Sementara elektabilitas Anies di kelompok perempuan pemilih justru menurun sebesar 1,5 persen menjadi 13,5 persen. Padahal, pada survei Mei 2023 sudah meningkat 2,5 persen dibandingkan survei Januari 2023.
Dari tiga besar bakal capres, terlihat elektabilitas Anies paling rendah. Namun, jika dibandingkan dengan laki-laki pemilih pada tiga besar bakal capres, perempuan yang memilih Anies justru lebih tinggi (53,2 persen). Ganjar dan Prabowo cenderung lebih unggul pada laki-laki pemilih.
Besar dukungan itu memang masih sangat dinamis. Orientasi pilihan sementara juga masih pada sosok bakal capres, belum melihat siapa bakal calon wakil presidennya.
Konstelasi politik dengan perubahan peta koalisi partai politik juga masih potensial memengaruhi pergeseran pilihan di kalangan pemilih, termasuk perempuan pemilih. Bergabungnya Partai Golkar dan Partai Amanat Nasional (PAN) ke dalam barisan pendukung Prabowo membuat peta politik berubah.
Bergabungnya Golkar dan Partai Kebangkitan Bangsa (PKB) yang kemudian membuat nama koalisi berubah, dari Koalisi Kebangkitan Indonesia Raya (KKIR) menjadi Koalisi Indonesia Maju, membuat PKB yang semula berada dalam barisan pendukung Prabowo keluar dari koalisi itu dan bergabung bersama Koalisi Perubahan untuk Persatuan yang mengusung Anies sebagai bakal capres. Ketua Umum PKB Muhaimin Iskandar pun dipilih sebagai bakal cawapres mendampingi Anies.

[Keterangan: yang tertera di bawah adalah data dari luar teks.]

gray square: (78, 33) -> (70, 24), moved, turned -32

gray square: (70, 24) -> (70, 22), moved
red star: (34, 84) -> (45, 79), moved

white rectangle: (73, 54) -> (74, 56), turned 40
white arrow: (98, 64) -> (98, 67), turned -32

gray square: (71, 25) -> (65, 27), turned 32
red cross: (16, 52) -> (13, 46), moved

Pertanyaannya kemudian, apakah dipasangkannya Muhaimin menjadi bakal cawapres Anies akan dapat menarik suara perempuan pemilih dari PKB yang sebelumnya mendukung Prabowo?
Survei Litbang Kompas periode Agustus 2023 memotret seberapa besar peluang perubahan arah dukungan perempuan pemilih. Jika diselisik lebih dalam, sumbangan perempuan dari kelompok pemilih Anies hanya 2,2 persen yang disumbang dari perempuan pemilih PKB.

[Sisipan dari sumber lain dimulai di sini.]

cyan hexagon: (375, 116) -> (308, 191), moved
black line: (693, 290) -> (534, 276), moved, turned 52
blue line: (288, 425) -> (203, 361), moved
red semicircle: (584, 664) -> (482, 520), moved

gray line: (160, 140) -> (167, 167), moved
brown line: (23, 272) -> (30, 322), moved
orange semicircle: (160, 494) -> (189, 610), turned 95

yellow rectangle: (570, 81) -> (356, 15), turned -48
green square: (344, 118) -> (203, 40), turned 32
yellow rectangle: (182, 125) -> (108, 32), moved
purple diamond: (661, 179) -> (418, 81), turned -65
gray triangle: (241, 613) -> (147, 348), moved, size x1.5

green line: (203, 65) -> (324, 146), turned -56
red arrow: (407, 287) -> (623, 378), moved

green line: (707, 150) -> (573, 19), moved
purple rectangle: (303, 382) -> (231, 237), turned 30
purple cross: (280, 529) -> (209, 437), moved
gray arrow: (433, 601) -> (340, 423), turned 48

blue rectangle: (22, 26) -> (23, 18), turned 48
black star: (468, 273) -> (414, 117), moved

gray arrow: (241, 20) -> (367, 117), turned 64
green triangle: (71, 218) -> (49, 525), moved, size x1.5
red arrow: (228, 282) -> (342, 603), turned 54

Sementara dari kelompok perempuan pemilih Ganjar, sebanyak 8,2 persen disumbang dari pemilih PKB dan Prabowo terekam mencapai 11,9 persen. Sumbangan perempuan pemilih PKB ke Prabowo yang tercatat lebih besar dibandingkan Anies dan Ganjar boleh jadi tak lepas dari koalisi PKB dan Gerindra yang sudah dijajaki sejak Agustus 2022 meskipun kemudian berpisah jalur politik.
Jika dilihat dari sisi total perempuan pemilih pendukung PKB, survei Litbang Kompas periode Agustus 2023 memotret hanya 4,3 persen yang memberikan dukungan kepada Anies. Sementara Prabowo dipilih sepertiga pendukung PKB (36,2 persen) dan Ganjar seperempatnya (25,5 persen).

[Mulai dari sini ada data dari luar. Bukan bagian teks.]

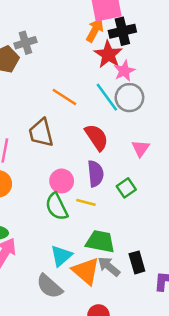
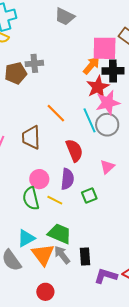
pink star: (124, 71) -> (108, 103), size x1.4

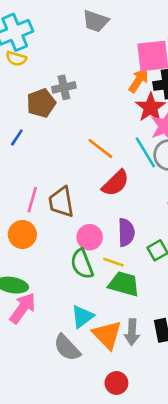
brown trapezoid: (31, 137) -> (61, 202), moved
red semicircle: (74, 150) -> (115, 183), moved, turned 75
green trapezoid: (60, 234) -> (124, 284), moved
gray arrow: (62, 255) -> (132, 332), turned -132

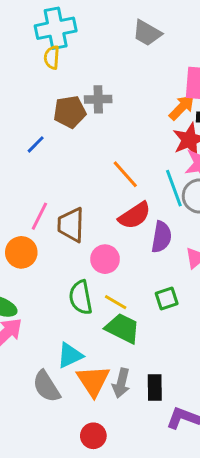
yellow semicircle: (16, 59) -> (52, 57), turned 66
purple semicircle: (126, 232) -> (161, 237), moved
pink circle: (90, 237) -> (105, 259), moved

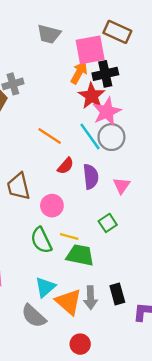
gray trapezoid: (147, 33) -> (49, 34), moved
red semicircle: (135, 216) -> (66, 166), size x0.7

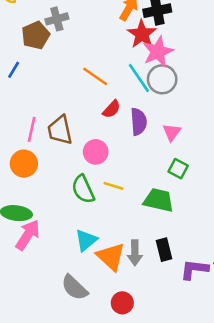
green square: (108, 223) -> (178, 169), moved, turned -30
green trapezoid: (80, 255) -> (159, 200), moved
gray semicircle: (34, 316) -> (74, 288), moved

Dengan demikian, jika diasumsikan perempuan pemilih pendukung PKB mengikuti haluan politik partainya yang bergabung bersama Anies, hal itu bisa berpotensi menggerus dukungan perempuan pemilih dari partai ini kepada Prabowo.
Di sisi lain, dipasangkannya Muhaimin menjadi bakal cawapres untuk Anies membuat Partai Demokrat pecah kongsi dengan Koalisi Perubahan dan kemudian mendukung Prabowo. Lalu, apakah dinamika politik yang terjadi sekarang ini akan menimbulkan potensi terjadinya pergeseran dukungan perempuan pendukung Partai Demokrat dengan PKB?
Jika diasumsikan perempuan pemilih mengikuti arah koalisi partai politik pilihannya, dari pendukung Anies, ada potensi kehilangan dukungan perempuan pemilih dari Partai Demokrat sebesar 17,2 persen.
Sementara pendukung Prabowo ada potensi kehilangan dukungan perempuan pemilih dari PKB sebesar 11,9 persen. Hal yang sama bisa terjadi dengan berpindahnya arah dukungan perempuan pemilih Demokrat dari yang sebelumnya memilih Anies.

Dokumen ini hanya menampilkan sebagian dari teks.